Zentrale Themen sind die Unterscheidung zwischen Rollenfiguren und Charakteren, die Funktion nonverbaler Zeichen als Machtmittel sowie der Gegensatz zwischen höfischer Tradition und dem aufkeimenden Bedürfnis nach subjektiver Entfaltung.
Was ist das primäre Ziel oder die Forschungsfrage?
Das Ziel ist zu beantworten, ob der Dichter des Nibelungenliedes Hagen und Kriemhild als Charaktere entworfen hat, die den Konflikt zwischen traditionellen gesellschaftlichen Systemen und den Anfängen von Individualität verkörpern.
Welche wissenschaftliche Methode wird verwendet?
Die Arbeit nutzt literaturwissenschaftliche Methoden, insbesondere die erzähltheoretische Differenzierung nach Annette Gerok-Reiter und die Unterscheidung zwischen Rolle und Charakter nach Wahl Armstrong, um den Text des Nibelungenliedes zu analysieren.
Was wird im Hauptteil behandelt?
Der Hauptteil befasst sich theoretisch mit Erzählweisen und geht dann detailliert auf die Figuren Kriemhild und Hagen ein, wobei deren Handlungen, ihr Wissen und ihre Isolation im Hinblick auf den Bruch mit höfischen Konventionen beleuchtet werden.
Welche Schlüsselwörter charakterisieren die Arbeit?

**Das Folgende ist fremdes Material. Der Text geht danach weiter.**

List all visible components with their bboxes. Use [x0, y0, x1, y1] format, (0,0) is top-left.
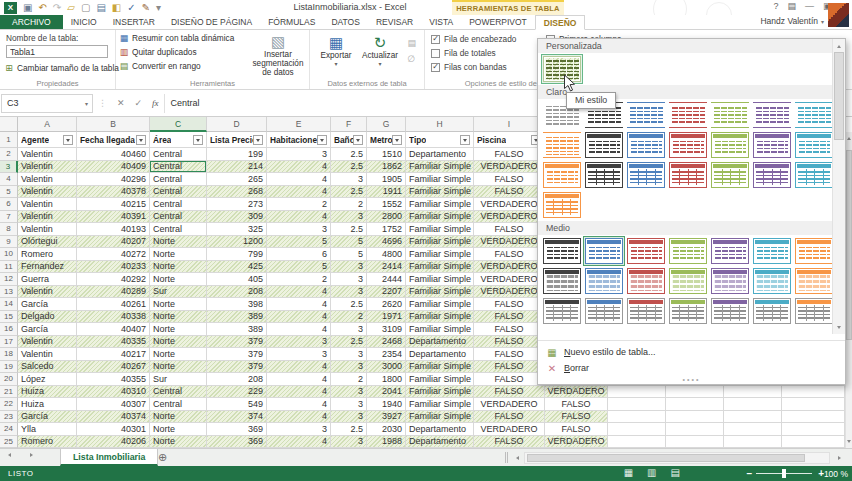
table-cell[interactable]: Norte: [150, 323, 207, 336]
table-cell[interactable]: 3: [331, 361, 367, 374]
table-cell[interactable]: 40409: [77, 161, 150, 174]
row-header-8[interactable]: 8: [0, 223, 18, 236]
table-cell[interactable]: 4800: [367, 248, 406, 261]
table-style-swatch-red-hb[interactable]: [667, 130, 709, 160]
table-cell[interactable]: 2800: [367, 211, 406, 224]
table-cell[interactable]: 5: [331, 248, 367, 261]
table-cell[interactable]: Área: [150, 132, 207, 148]
row-header-18[interactable]: 18: [0, 348, 18, 361]
table-cell[interactable]: 40460: [77, 148, 150, 161]
table-cell[interactable]: 309: [207, 211, 267, 224]
row-header-2[interactable]: 2: [0, 148, 18, 161]
table-cell[interactable]: [666, 398, 724, 411]
table-cell[interactable]: FALSO: [474, 298, 545, 311]
table-cell[interactable]: Valentin: [18, 186, 77, 199]
table-style-swatch-red-dh[interactable]: [625, 236, 667, 266]
table-style-swatch-purple-g[interactable]: [751, 160, 793, 190]
table-cell[interactable]: Romero: [18, 436, 77, 449]
row-header-23[interactable]: 23: [0, 411, 18, 424]
new-sheet-icon[interactable]: ⊕: [158, 451, 167, 464]
table-cell[interactable]: 4: [267, 323, 331, 336]
table-cell[interactable]: FALSO: [474, 323, 545, 336]
table-cell[interactable]: Familiar Simple: [406, 223, 474, 236]
table-cell[interactable]: 40267: [77, 361, 150, 374]
checkbox-filas-con-bandas[interactable]: ✓Filas con bandas: [431, 62, 536, 72]
table-cell[interactable]: 4: [267, 286, 331, 299]
table-cell[interactable]: 398: [207, 298, 267, 311]
table-cell[interactable]: 2.5: [331, 336, 367, 349]
zoom-slider-thumb[interactable]: [782, 469, 786, 478]
ribbon-tab-fórmulas[interactable]: FÓRMULAS: [260, 15, 323, 29]
table-cell[interactable]: 4696: [367, 236, 406, 249]
scroll-up-icon[interactable]: [846, 132, 852, 143]
table-cell[interactable]: 405: [207, 273, 267, 286]
table-cell[interactable]: 3: [331, 323, 367, 336]
ribbon-tab-diseño[interactable]: DISEÑO: [535, 15, 586, 30]
table-cell[interactable]: Familiar Simple: [406, 273, 474, 286]
table-cell[interactable]: [608, 436, 666, 449]
table-cell[interactable]: [666, 411, 724, 424]
table-cell[interactable]: 2414: [367, 261, 406, 274]
table-cell[interactable]: Huiza: [18, 386, 77, 399]
table-cell[interactable]: 5: [267, 261, 331, 274]
table-cell[interactable]: 3: [267, 423, 331, 436]
table-cell[interactable]: 1200: [207, 236, 267, 249]
ribbon-display-options-icon[interactable]: ▤: [787, 1, 796, 11]
table-style-swatch-red-mg[interactable]: [625, 296, 667, 326]
table-cell[interactable]: Sur: [150, 286, 207, 299]
table-style-swatch-green-g[interactable]: [709, 160, 751, 190]
table-cell[interactable]: 1911: [367, 186, 406, 199]
table-cell[interactable]: 2620: [367, 298, 406, 311]
table-cell[interactable]: Baños: [331, 132, 367, 148]
column-header-G[interactable]: G: [367, 117, 406, 132]
resize-table-button[interactable]: ⊞ Cambiar tamaño de la tabla: [4, 63, 119, 73]
table-style-swatch-orange-g[interactable]: [541, 190, 583, 220]
user-avatar[interactable]: [828, 3, 849, 27]
actualizar-button[interactable]: ↻Actualizar▾: [359, 34, 401, 67]
table-cell[interactable]: Norte: [150, 298, 207, 311]
table-style-swatch-purple-solid[interactable]: [709, 266, 751, 296]
table-cell[interactable]: FALSO: [545, 398, 608, 411]
table-cell[interactable]: FALSO: [474, 411, 545, 424]
table-cell[interactable]: Norte: [150, 311, 207, 324]
table-cell[interactable]: 3: [267, 223, 331, 236]
table-cell[interactable]: 3: [267, 348, 331, 361]
table-cell[interactable]: VERDADERO: [474, 273, 545, 286]
table-cell[interactable]: [608, 411, 666, 424]
insert-function-icon[interactable]: fx: [147, 98, 164, 108]
table-cell[interactable]: [608, 423, 666, 436]
table-cell[interactable]: 3: [267, 148, 331, 161]
table-cell[interactable]: 1905: [367, 173, 406, 186]
row-header-11[interactable]: 11: [0, 261, 18, 274]
table-cell[interactable]: 3: [331, 398, 367, 411]
table-cell[interactable]: Huiza: [18, 398, 77, 411]
table-cell[interactable]: 3: [331, 273, 367, 286]
table-cell[interactable]: 425: [207, 261, 267, 274]
table-cell[interactable]: 1552: [367, 198, 406, 211]
ribbon-tab-vista[interactable]: VISTA: [421, 15, 461, 29]
table-cell[interactable]: Central: [150, 211, 207, 224]
table-cell[interactable]: Valentin: [18, 223, 77, 236]
table-cell[interactable]: Ylla: [18, 423, 77, 436]
table-cell[interactable]: VERDADERO: [474, 261, 545, 274]
table-cell[interactable]: [724, 411, 782, 424]
table-cell[interactable]: 3000: [367, 361, 406, 374]
prev-sheet-icon[interactable]: [6, 453, 11, 457]
table-style-swatch-black-g[interactable]: [583, 160, 625, 190]
formula-bar-splitter[interactable]: ⋮: [93, 98, 112, 108]
table-cell[interactable]: VERDADERO: [474, 161, 545, 174]
table-cell[interactable]: Familiar Simple: [406, 361, 474, 374]
table-cell[interactable]: Familiar Simple: [406, 173, 474, 186]
table-cell[interactable]: Departamento: [406, 336, 474, 349]
table-cell[interactable]: 3: [331, 173, 367, 186]
table-cell[interactable]: FALSO: [474, 223, 545, 236]
table-cell[interactable]: 40391: [77, 211, 150, 224]
table-cell[interactable]: FALSO: [545, 411, 608, 424]
table-cell[interactable]: 4: [267, 411, 331, 424]
undo-icon[interactable]: ↶: [38, 2, 46, 14]
table-cell[interactable]: Valentin: [18, 286, 77, 299]
checkbox-fila-de-encabezado[interactable]: ✓Fila de encabezado: [431, 34, 536, 44]
table-cell[interactable]: Central: [150, 148, 207, 161]
excel-logo-icon[interactable]: X: [4, 2, 17, 14]
table-cell[interactable]: 2: [331, 198, 367, 211]
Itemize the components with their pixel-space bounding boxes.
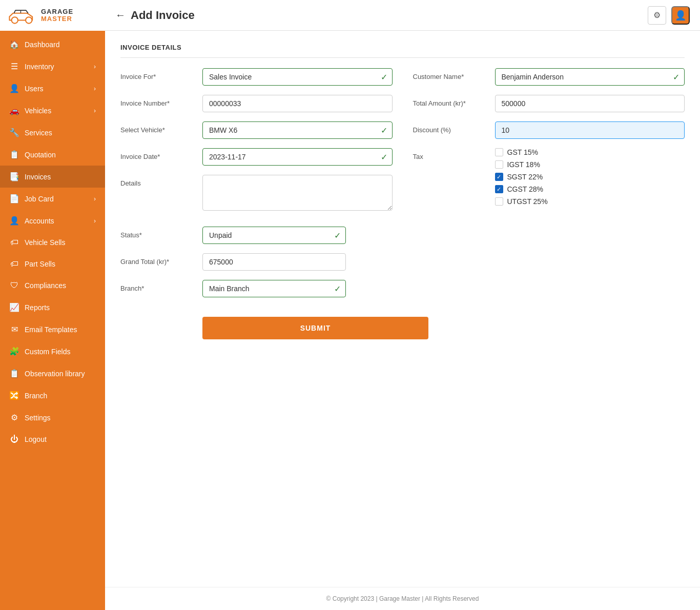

Wichtige Begriffe sind unter anderem Individualität, Strukturorientiertes Erzählen, höfische Konventionen, Macht durch Wissen und der Kampf zwischen den Werten ere und triuwe.
Wie nutzt Kriemhild ihr Wissen im Epos?
Kriemhild nutzt ihr Wissen um Siegfrieds verwundbare Stelle und die Täuschung um Brünhild, um sich einen privaten Innenraum zu schaffen und ihre Machtposition innerhalb des höfischen Gefüges gegen die Männer zu behaupten.
Welche Rolle spielt die Isolation für die Figuren?
Die Isolation der Figuren, die aus ihrem Handeln entgegen den höfischen Regeln resultiert, zwingt sie einerseits in eine Handlungsunfähigkeit, ermöglicht ihnen aber andererseits die Entwicklung eines abweichenden, individuellen Willens.